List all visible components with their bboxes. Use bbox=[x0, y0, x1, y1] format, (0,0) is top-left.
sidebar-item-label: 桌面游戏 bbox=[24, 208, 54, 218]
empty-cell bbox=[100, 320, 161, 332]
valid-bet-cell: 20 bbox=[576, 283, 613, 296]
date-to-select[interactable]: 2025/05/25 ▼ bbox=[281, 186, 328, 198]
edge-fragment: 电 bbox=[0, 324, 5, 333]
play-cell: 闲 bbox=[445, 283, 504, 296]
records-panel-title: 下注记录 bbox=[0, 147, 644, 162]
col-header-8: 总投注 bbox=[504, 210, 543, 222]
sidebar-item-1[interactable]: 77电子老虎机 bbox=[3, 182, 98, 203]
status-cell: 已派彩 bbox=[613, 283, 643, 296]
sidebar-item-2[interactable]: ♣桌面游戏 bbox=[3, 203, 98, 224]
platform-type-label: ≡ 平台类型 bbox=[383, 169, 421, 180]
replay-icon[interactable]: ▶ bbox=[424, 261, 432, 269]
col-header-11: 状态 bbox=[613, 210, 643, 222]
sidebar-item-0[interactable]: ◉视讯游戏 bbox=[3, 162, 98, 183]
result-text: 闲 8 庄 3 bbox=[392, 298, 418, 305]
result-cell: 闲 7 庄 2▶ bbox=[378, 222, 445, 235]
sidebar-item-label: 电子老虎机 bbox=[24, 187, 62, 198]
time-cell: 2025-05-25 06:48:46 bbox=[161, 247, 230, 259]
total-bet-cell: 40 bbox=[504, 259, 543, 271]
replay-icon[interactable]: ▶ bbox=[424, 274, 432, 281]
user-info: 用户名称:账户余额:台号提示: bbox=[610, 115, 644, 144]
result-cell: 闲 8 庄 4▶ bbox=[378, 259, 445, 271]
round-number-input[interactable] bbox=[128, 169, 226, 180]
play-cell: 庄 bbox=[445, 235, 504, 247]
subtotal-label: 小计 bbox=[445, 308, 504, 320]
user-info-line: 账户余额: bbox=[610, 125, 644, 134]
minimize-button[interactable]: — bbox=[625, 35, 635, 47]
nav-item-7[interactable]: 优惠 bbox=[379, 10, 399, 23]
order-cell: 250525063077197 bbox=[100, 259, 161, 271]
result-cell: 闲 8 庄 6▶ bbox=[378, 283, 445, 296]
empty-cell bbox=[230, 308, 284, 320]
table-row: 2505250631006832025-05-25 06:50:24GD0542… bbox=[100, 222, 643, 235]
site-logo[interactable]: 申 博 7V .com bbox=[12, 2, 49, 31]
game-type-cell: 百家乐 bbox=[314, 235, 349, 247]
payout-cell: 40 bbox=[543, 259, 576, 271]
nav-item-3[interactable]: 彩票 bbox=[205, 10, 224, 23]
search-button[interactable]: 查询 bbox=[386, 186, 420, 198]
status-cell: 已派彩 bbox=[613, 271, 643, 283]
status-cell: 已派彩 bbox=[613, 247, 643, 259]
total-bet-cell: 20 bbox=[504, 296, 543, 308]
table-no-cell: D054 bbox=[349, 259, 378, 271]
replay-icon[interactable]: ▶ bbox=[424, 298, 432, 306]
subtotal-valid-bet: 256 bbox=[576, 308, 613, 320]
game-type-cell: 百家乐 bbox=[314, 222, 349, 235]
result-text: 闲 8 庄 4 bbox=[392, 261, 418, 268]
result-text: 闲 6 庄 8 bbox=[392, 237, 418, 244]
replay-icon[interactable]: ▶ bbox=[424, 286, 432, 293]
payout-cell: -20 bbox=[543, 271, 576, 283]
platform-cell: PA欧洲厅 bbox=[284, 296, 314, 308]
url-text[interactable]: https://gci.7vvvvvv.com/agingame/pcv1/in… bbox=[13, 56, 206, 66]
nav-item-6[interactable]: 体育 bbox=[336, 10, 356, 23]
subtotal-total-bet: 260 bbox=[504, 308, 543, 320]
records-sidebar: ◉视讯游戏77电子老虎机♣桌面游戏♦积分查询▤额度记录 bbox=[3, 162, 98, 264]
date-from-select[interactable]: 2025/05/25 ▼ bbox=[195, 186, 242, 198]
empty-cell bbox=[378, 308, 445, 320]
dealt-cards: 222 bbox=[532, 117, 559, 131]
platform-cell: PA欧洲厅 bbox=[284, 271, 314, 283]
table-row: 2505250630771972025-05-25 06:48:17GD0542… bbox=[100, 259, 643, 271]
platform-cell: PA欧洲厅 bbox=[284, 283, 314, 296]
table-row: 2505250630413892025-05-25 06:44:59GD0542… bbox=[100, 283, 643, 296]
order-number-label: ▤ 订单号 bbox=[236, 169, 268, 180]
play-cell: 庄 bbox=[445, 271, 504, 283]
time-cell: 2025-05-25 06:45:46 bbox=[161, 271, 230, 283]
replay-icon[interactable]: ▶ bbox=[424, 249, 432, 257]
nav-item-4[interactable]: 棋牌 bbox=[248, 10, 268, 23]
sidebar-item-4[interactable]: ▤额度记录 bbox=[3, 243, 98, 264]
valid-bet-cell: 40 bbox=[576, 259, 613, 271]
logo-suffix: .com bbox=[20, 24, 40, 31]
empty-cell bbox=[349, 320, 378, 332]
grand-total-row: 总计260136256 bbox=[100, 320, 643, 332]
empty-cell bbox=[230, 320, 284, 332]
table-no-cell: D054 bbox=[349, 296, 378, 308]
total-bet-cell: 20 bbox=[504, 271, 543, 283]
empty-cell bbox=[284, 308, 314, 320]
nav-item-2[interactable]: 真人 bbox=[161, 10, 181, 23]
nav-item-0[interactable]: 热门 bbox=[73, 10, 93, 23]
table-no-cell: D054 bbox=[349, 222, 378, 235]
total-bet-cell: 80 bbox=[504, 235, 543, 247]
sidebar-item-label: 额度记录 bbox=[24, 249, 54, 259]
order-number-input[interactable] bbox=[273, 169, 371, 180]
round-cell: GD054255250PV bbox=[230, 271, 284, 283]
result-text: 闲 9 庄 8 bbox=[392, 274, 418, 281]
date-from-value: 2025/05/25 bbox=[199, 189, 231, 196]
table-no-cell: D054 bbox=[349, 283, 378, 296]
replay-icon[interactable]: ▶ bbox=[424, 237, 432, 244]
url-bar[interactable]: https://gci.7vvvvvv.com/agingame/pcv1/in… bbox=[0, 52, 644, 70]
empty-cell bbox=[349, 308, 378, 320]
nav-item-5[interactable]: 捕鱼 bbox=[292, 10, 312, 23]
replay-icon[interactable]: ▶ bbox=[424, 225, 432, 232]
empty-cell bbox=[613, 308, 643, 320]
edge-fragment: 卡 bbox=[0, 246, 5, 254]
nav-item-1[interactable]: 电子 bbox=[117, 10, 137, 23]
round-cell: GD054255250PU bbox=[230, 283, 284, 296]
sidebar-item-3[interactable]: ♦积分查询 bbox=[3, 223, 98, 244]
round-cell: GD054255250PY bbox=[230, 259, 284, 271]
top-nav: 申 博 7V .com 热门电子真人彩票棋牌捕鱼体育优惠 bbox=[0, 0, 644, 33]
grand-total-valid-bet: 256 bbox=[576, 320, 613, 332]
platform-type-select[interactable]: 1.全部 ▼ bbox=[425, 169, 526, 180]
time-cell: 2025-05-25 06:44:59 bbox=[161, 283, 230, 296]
^^^^^^^^
__What the exercise asks__: The entries above must be written out again exactly as they are.

__Answer to this exercise__:
List all visible components with their bboxes. Use bbox=[x0, y0, x1, y1] format, (0,0) is top-left.
sidebar-item-label: 桌面游戏 bbox=[24, 208, 54, 218]
empty-cell bbox=[100, 320, 161, 332]
valid-bet-cell: 20 bbox=[576, 283, 613, 296]
date-to-select[interactable]: 2025/05/25 ▼ bbox=[281, 186, 328, 198]
edge-fragment: 电 bbox=[0, 324, 5, 333]
play-cell: 闲 bbox=[445, 283, 504, 296]
records-panel-title: 下注记录 bbox=[0, 147, 644, 162]
col-header-8: 总投注 bbox=[504, 210, 543, 222]
sidebar-item-1[interactable]: 77电子老虎机 bbox=[3, 182, 98, 203]
status-cell: 已派彩 bbox=[613, 283, 643, 296]
sidebar-item-2[interactable]: ♣桌面游戏 bbox=[3, 203, 98, 224]
platform-type-label: ≡ 平台类型 bbox=[383, 169, 421, 180]
replay-icon[interactable]: ▶ bbox=[424, 261, 432, 269]
col-header-11: 状态 bbox=[613, 210, 643, 222]
sidebar-item-0[interactable]: ◉视讯游戏 bbox=[3, 162, 98, 183]
result-text: 闲 8 庄 3 bbox=[392, 298, 418, 305]
result-cell: 闲 7 庄 2▶ bbox=[378, 222, 445, 235]
sidebar-item-label: 电子老虎机 bbox=[24, 187, 62, 198]
time-cell: 2025-05-25 06:48:46 bbox=[161, 247, 230, 259]
total-bet-cell: 40 bbox=[504, 259, 543, 271]
replay-icon[interactable]: ▶ bbox=[424, 274, 432, 281]
user-info: 用户名称:账户余额:台号提示: bbox=[610, 115, 644, 144]
result-cell: 闲 8 庄 4▶ bbox=[378, 259, 445, 271]
round-number-input[interactable] bbox=[128, 169, 226, 180]
play-cell: 庄 bbox=[445, 235, 504, 247]
subtotal-label: 小计 bbox=[445, 308, 504, 320]
user-info-line: 账户余额: bbox=[610, 125, 644, 134]
minimize-button[interactable]: — bbox=[625, 35, 635, 47]
nav-item-7[interactable]: 优惠 bbox=[379, 10, 399, 23]
order-cell: 250525063077197 bbox=[100, 259, 161, 271]
result-cell: 闲 8 庄 6▶ bbox=[378, 283, 445, 296]
empty-cell bbox=[230, 308, 284, 320]
table-row: 2505250631006832025-05-25 06:50:24GD0542… bbox=[100, 222, 643, 235]
site-logo[interactable]: 申 博 7V .com bbox=[12, 2, 49, 31]
game-type-cell: 百家乐 bbox=[314, 235, 349, 247]
payout-cell: 40 bbox=[543, 259, 576, 271]
nav-item-3[interactable]: 彩票 bbox=[205, 10, 224, 23]
search-button[interactable]: 查询 bbox=[386, 186, 420, 198]
status-cell: 已派彩 bbox=[613, 271, 643, 283]
status-cell: 已派彩 bbox=[613, 247, 643, 259]
total-bet-cell: 20 bbox=[504, 296, 543, 308]
table-no-cell: D054 bbox=[349, 259, 378, 271]
replay-icon[interactable]: ▶ bbox=[424, 298, 432, 306]
subtotal-valid-bet: 256 bbox=[576, 308, 613, 320]
game-type-cell: 百家乐 bbox=[314, 222, 349, 235]
result-text: 闲 8 庄 4 bbox=[392, 261, 418, 268]
result-text: 闲 6 庄 8 bbox=[392, 237, 418, 244]
replay-icon[interactable]: ▶ bbox=[424, 286, 432, 293]
payout-cell: -20 bbox=[543, 271, 576, 283]
platform-cell: PA欧洲厅 bbox=[284, 296, 314, 308]
url-text[interactable]: https://gci.7vvvvvv.com/agingame/pcv1/in… bbox=[13, 56, 206, 66]
nav-item-6[interactable]: 体育 bbox=[336, 10, 356, 23]
subtotal-total-bet: 260 bbox=[504, 308, 543, 320]
records-sidebar: ◉视讯游戏77电子老虎机♣桌面游戏♦积分查询▤额度记录 bbox=[3, 162, 98, 264]
date-from-select[interactable]: 2025/05/25 ▼ bbox=[195, 186, 242, 198]
empty-cell bbox=[378, 308, 445, 320]
dealt-cards: 222 bbox=[532, 117, 559, 131]
platform-cell: PA欧洲厅 bbox=[284, 271, 314, 283]
table-row: 2505250630771972025-05-25 06:48:17GD0542… bbox=[100, 259, 643, 271]
platform-cell: PA欧洲厅 bbox=[284, 283, 314, 296]
table-row: 2505250630413892025-05-25 06:44:59GD0542… bbox=[100, 283, 643, 296]
order-number-label: ▤ 订单号 bbox=[236, 169, 268, 180]
play-cell: 庄 bbox=[445, 271, 504, 283]
time-cell: 2025-05-25 06:45:46 bbox=[161, 271, 230, 283]
replay-icon[interactable]: ▶ bbox=[424, 249, 432, 257]
nav-item-4[interactable]: 棋牌 bbox=[248, 10, 268, 23]
sidebar-item-4[interactable]: ▤额度记录 bbox=[3, 243, 98, 264]
valid-bet-cell: 40 bbox=[576, 259, 613, 271]
logo-suffix: .com bbox=[20, 24, 40, 31]
empty-cell bbox=[349, 320, 378, 332]
grand-total-row: 总计260136256 bbox=[100, 320, 643, 332]
empty-cell bbox=[230, 320, 284, 332]
table-no-cell: D054 bbox=[349, 296, 378, 308]
total-bet-cell: 20 bbox=[504, 271, 543, 283]
empty-cell bbox=[284, 308, 314, 320]
nav-item-2[interactable]: 真人 bbox=[161, 10, 181, 23]
nav-item-0[interactable]: 热门 bbox=[73, 10, 93, 23]
table-no-cell: D054 bbox=[349, 222, 378, 235]
total-bet-cell: 80 bbox=[504, 235, 543, 247]
sidebar-item-label: 额度记录 bbox=[24, 249, 54, 259]
order-number-input[interactable] bbox=[273, 169, 371, 180]
round-cell: GD054255250PV bbox=[230, 271, 284, 283]
result-text: 闲 9 庄 8 bbox=[392, 274, 418, 281]
date-from-value: 2025/05/25 bbox=[199, 189, 231, 196]
table-no-cell: D054 bbox=[349, 283, 378, 296]
replay-icon[interactable]: ▶ bbox=[424, 237, 432, 244]
url-bar[interactable]: https://gci.7vvvvvv.com/agingame/pcv1/in… bbox=[0, 52, 644, 70]
empty-cell bbox=[349, 308, 378, 320]
nav-item-5[interactable]: 捕鱼 bbox=[292, 10, 312, 23]
replay-icon[interactable]: ▶ bbox=[424, 225, 432, 232]
empty-cell bbox=[613, 308, 643, 320]
edge-fragment: 卡 bbox=[0, 246, 5, 254]
nav-item-1[interactable]: 电子 bbox=[117, 10, 137, 23]
round-cell: GD054255250PU bbox=[230, 283, 284, 296]
sidebar-item-3[interactable]: ♦积分查询 bbox=[3, 223, 98, 244]
round-cell: GD054255250PY bbox=[230, 259, 284, 271]
top-nav: 申 博 7V .com 热门电子真人彩票棋牌捕鱼体育优惠 bbox=[0, 0, 644, 33]
grand-total-valid-bet: 256 bbox=[576, 320, 613, 332]
platform-type-select[interactable]: 1.全部 ▼ bbox=[425, 169, 526, 180]
time-cell: 2025-05-25 06:44:59 bbox=[161, 283, 230, 296]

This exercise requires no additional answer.